Hi,
I have an ES stack running on AWS spot instances, so shard reallocation happens quite frequently.
Occasionally I receive the following error message and then the shard remains unassigned without further allocation attempts:
nested: RemoteTransportException[[ip-172-30-2-197.ec2.internal][172.30.2.197:9300][internal:index/shard/recovery/filesInfo]]; nested: CircuitBreakingException[[parent] Data too large, data for [<transport_request>] would be [32428797638/30.2gb], which is larger than the limit of [31621696716/29.4gb], real usage: [32428793232/30.2gb], new bytes reserved: [4406/4.3kb], usages [request=0/0b, fielddata=0/0b, in_flight_requests=4406/4.3kb, accounting=708708/692kb]]; ","allocation_status":"no_attempt"}}
- How can I avoid these errors?
- Do these errors take into account the number of allocation retries?
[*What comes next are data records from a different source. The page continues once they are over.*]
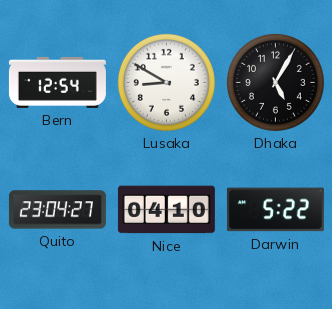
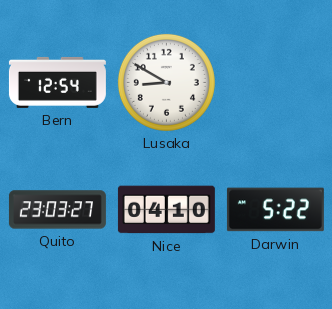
Dhaka: 5:05 -> none
Quito: 23:04 -> 23:03
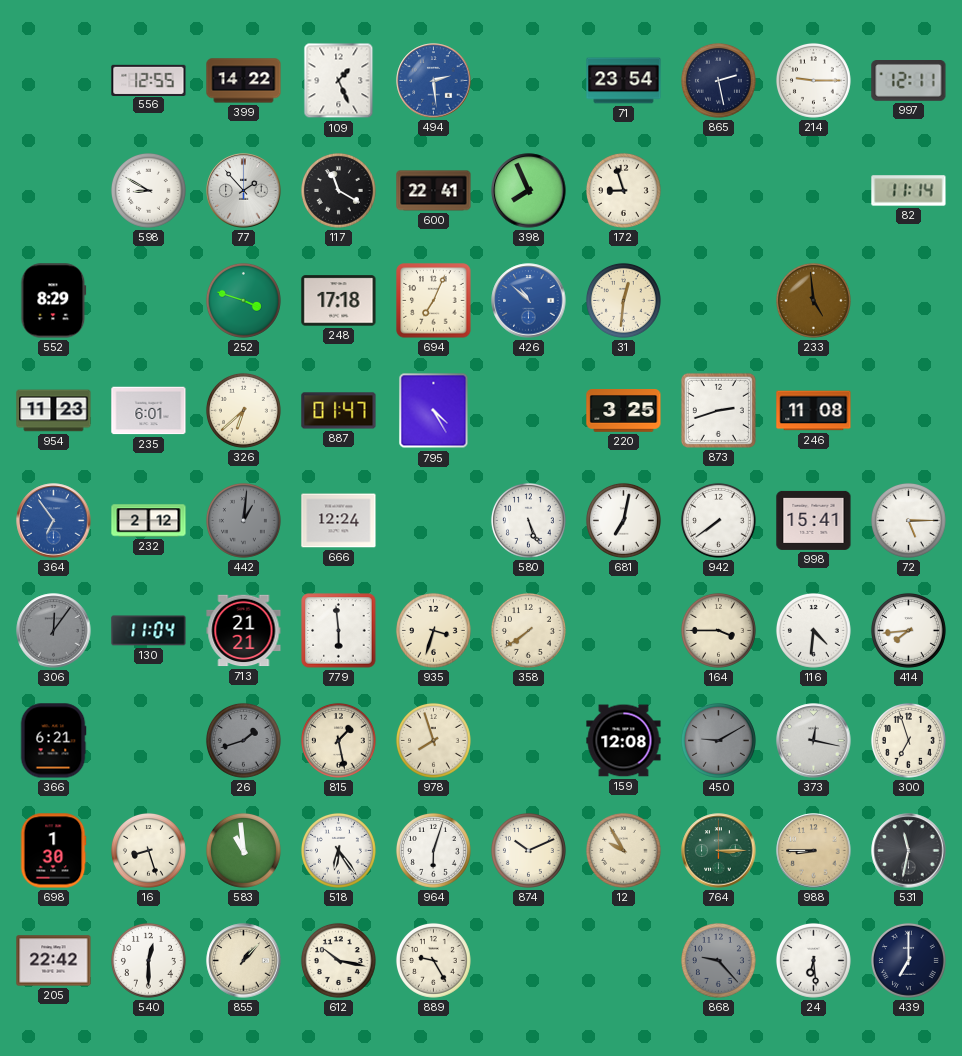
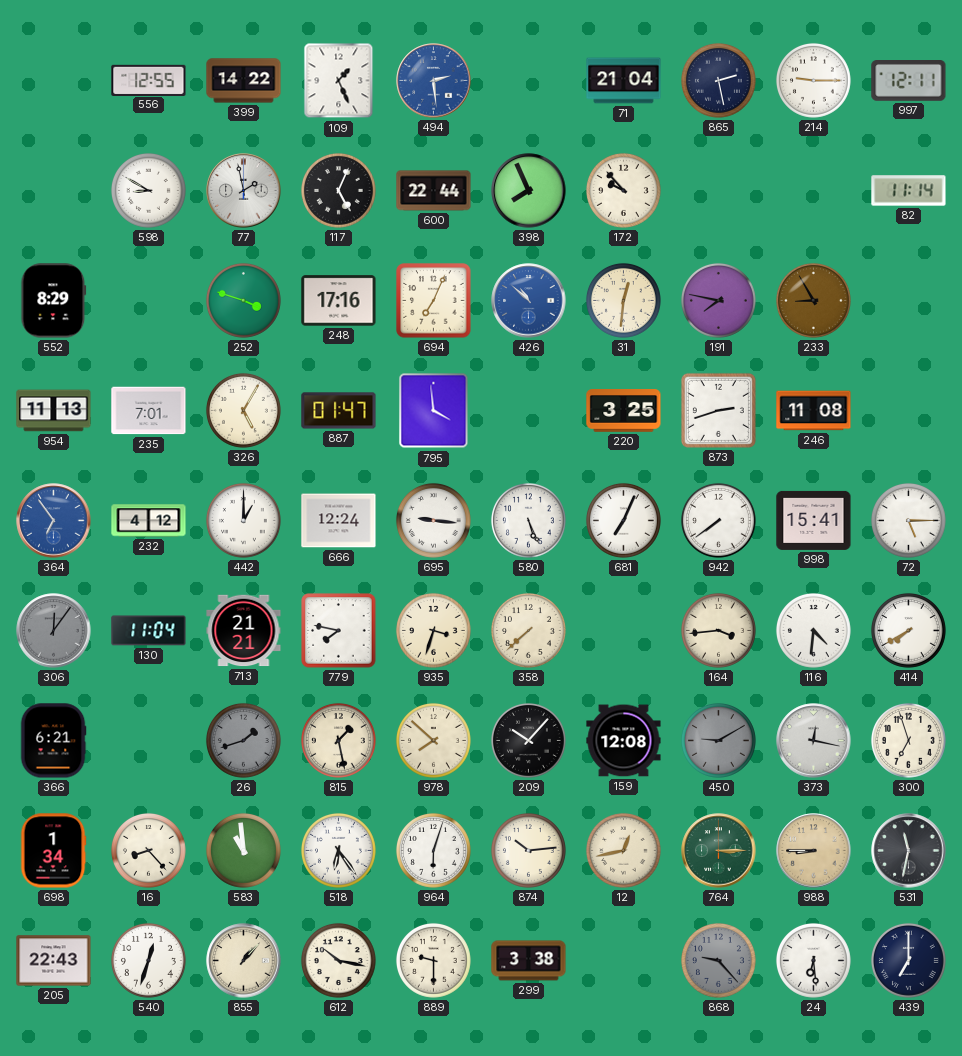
71: 23:54 -> 21:04
77: 1:53 -> 1:58
117: 11:20 -> 5:04
600: 22:41 -> 22:44
172: 8:57 -> 9:53
248: 17:18 -> 17:16
191: none -> 7:47
233: 4:59 -> 8:55
954: 11:23 -> 11:13
235: 6:01 -> 7:01
326: 6:38 -> 5:05
795: 4:25 -> 3:59
232: 2:12 -> 4:12
442: 1:01 -> 1:00
442 dial: grey -> white
695: none -> 9:16
681: 7:02 -> 7:04
779: 5:59 -> 7:47
358: 7:39 -> 7:38
164: 3:45 -> 3:44
414: 7:44 -> 7:40
978: 7:57 -> 7:52
209: none -> 10:07
698: 1:30 -> 1:34
16: 8:27 -> 8:23
874: 10:11 -> 10:14
12: 9:55 -> 12:43
205: 22:42 -> 22:43
540: 12:30 -> 12:33
889: 9:25 -> 9:30
299: none -> 3:38
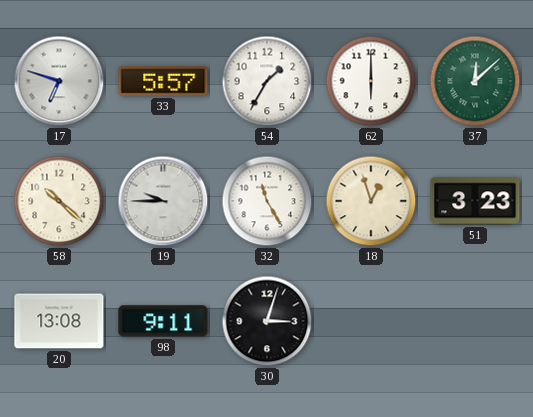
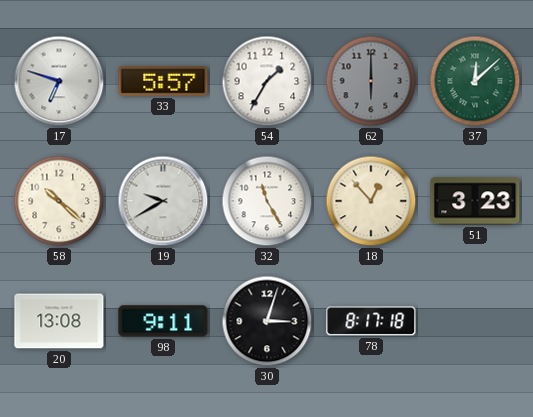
62 dial: white -> grey
19: 9:45 -> 9:40
18: 12:57 -> 12:53
78: none -> 8:17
Because I have set the max_retries to 20
Thanks!
Cluster info:
Version 7.7.1
9 data nodes
1 large index of 100 million docs (196 GB) - 21 shards (7 primary with 2 replicas)
The other indices are very small
JVM settings:
# Xms represents the initial size of total heap space
# Xmx represents the maximum size of total heap space
-Xms31g
-Xmx31g
################################################################
## Expert settings
################################################################
##
## All settings below this section are considered
## expert settings. Don't tamper with them unless
## you understand what you are doing
##
################################################################
## GC configuration
-XX:+UseConcMarkSweepGC
-XX:CMSInitiatingOccupancyFraction=75
-XX:+UseCMSInitiatingOccupancyOnly
## G1GC Configuration
# NOTE: G1GC is only supported on JDK version 10 or later.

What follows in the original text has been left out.